Depuis quelques années, le GSARA affirme sa volonté d’informer, d’agir et de susciter la réflexion sur les grands enjeux de l’ère numérique. Ce parti pris interne continuera à s’exprimer dans nos actions de terrain et nos créations pédagogiques. Il prend aussi déjà la forme d’une rubrique appelée à s’installer durablement au sein de notre bulletin de liaison CAUSES TOUJOURS. Cette rubrique trimestrielle, non soumise aux contraintes de l’actualité, a pour ambition de se donner le temps et l’espace de pousser encore un peu plus loin la réflexion sur ces questions touchant à la fois aux domaines politiques, économiques et de nature à impacter – parfois fortement – nos libertés fondamentales.

Dans ce numéro, nous abordons l’adoption récente de la Directive européenne sur le copyright qui a notamment donné lieu à une intense bataille entre les éditeurs de presse et les industries numériques, la mise en place du R.G.P.D. (Règlement Général de la Protection des Données), ou encore la résolution adoptée le 25 octobre dernier par le Parlement européen demandant un audit complet de la plateforme Facebook.

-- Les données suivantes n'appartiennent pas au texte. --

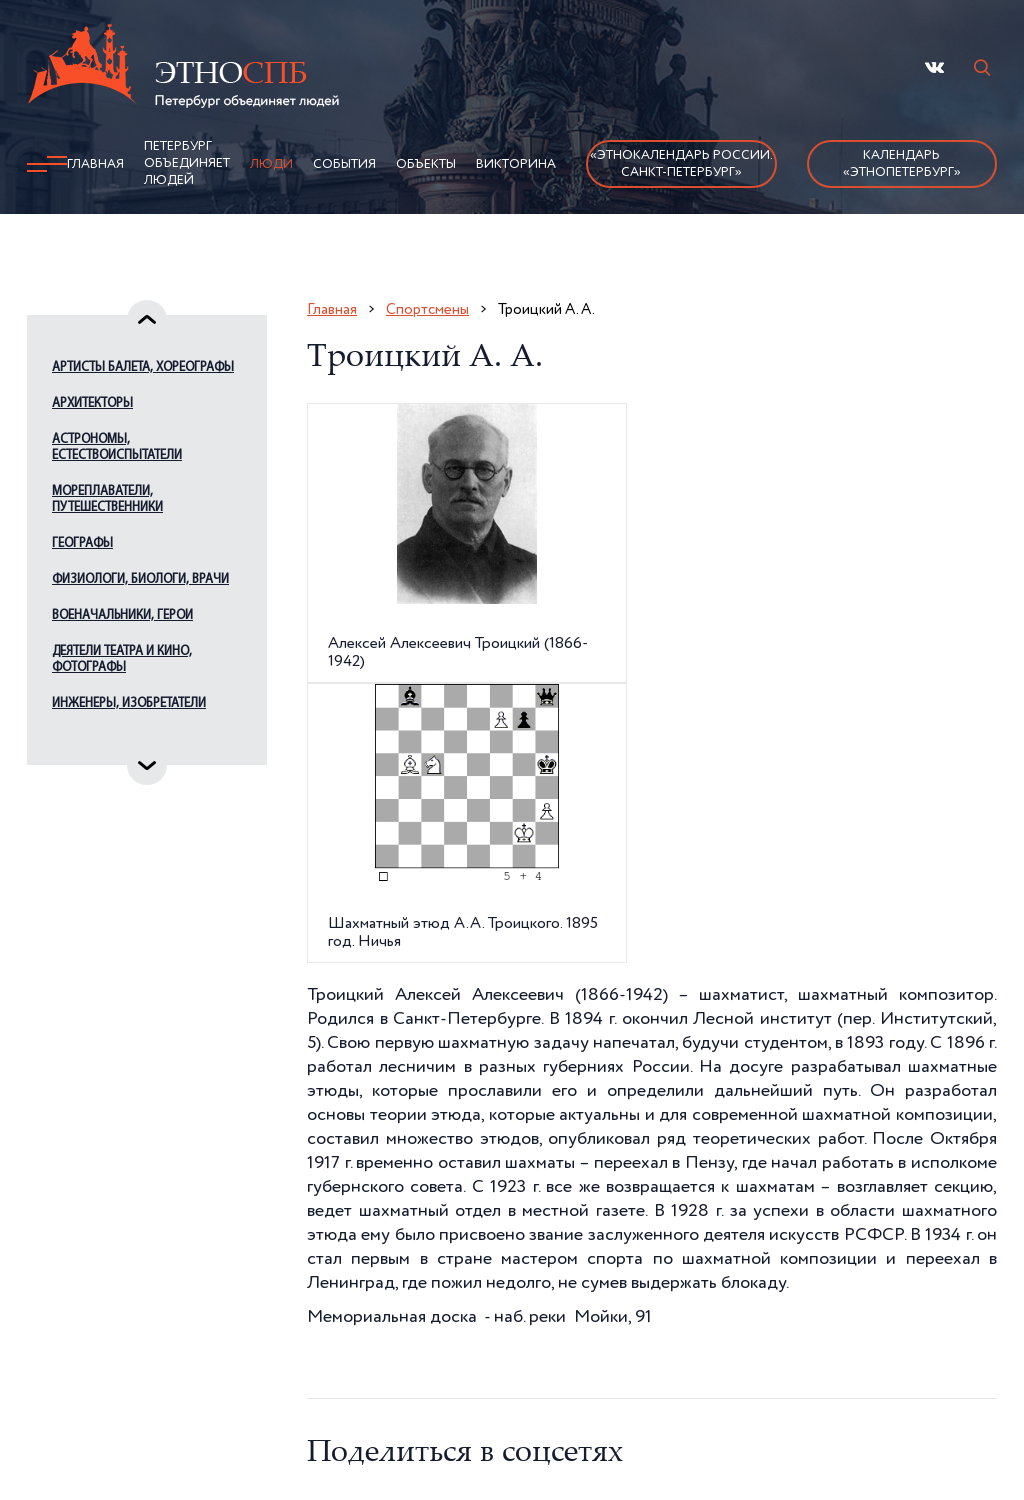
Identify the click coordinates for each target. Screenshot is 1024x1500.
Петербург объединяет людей (187, 163)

RETOUR SUR LA DIRECTIVE EUROPÉENNE SUR LE COPYRIGHT

Entretien avec Marie Arena1

Le 12 septembre 2018, les parlementaires européens ont voté l’adoption de la Directive relative au droit d’auteur dans le marché unique numérique. Deux articles de cette directive ont particulièrement déchaîné les passions. Son article 11 d’abord, qui oblige les plateformes numériques à vocation commerciale à s’acquitter d’une somme d’argent auprès des éditeurs de presse si elles utilisent, ou qu’elles « citent », en tout ou en partie un article de presse. Ensuite, l’article 13 qui imposera aux plateformes de s’assurer pour chaque contenu publié (via un système de filtrage de tout contenu soumis à des droits d’auteur) qu’un accord avec les ayant-droits concernés aura été noué, au risque pour l’utilisateur de se voir refuser la publication. Alors ? Cette législation est-elle une victoire des éditeurs de presse contre la nouvelle industrie numérique ? Est-ce un coup porté à la liberté d’expression en ligne ? Cette directive sonnera-t-elle le glas des mashup, collages et autres recyclages qui participent pleinement à la propagation de la culture à l’ère numérique ? Limitera-t-elle leur diffusion ? Nous évoquons le sujet avec Maria Arena, parlementaire européenne S&D (Socialistes et Démocrates) qui s’est prononcée en faveur de l’adoption de la directive et nous l’avons interrogée sur ce qui a motivé son choix et sur les éventuelles failles d’un modèle européen encore en construction en la matière.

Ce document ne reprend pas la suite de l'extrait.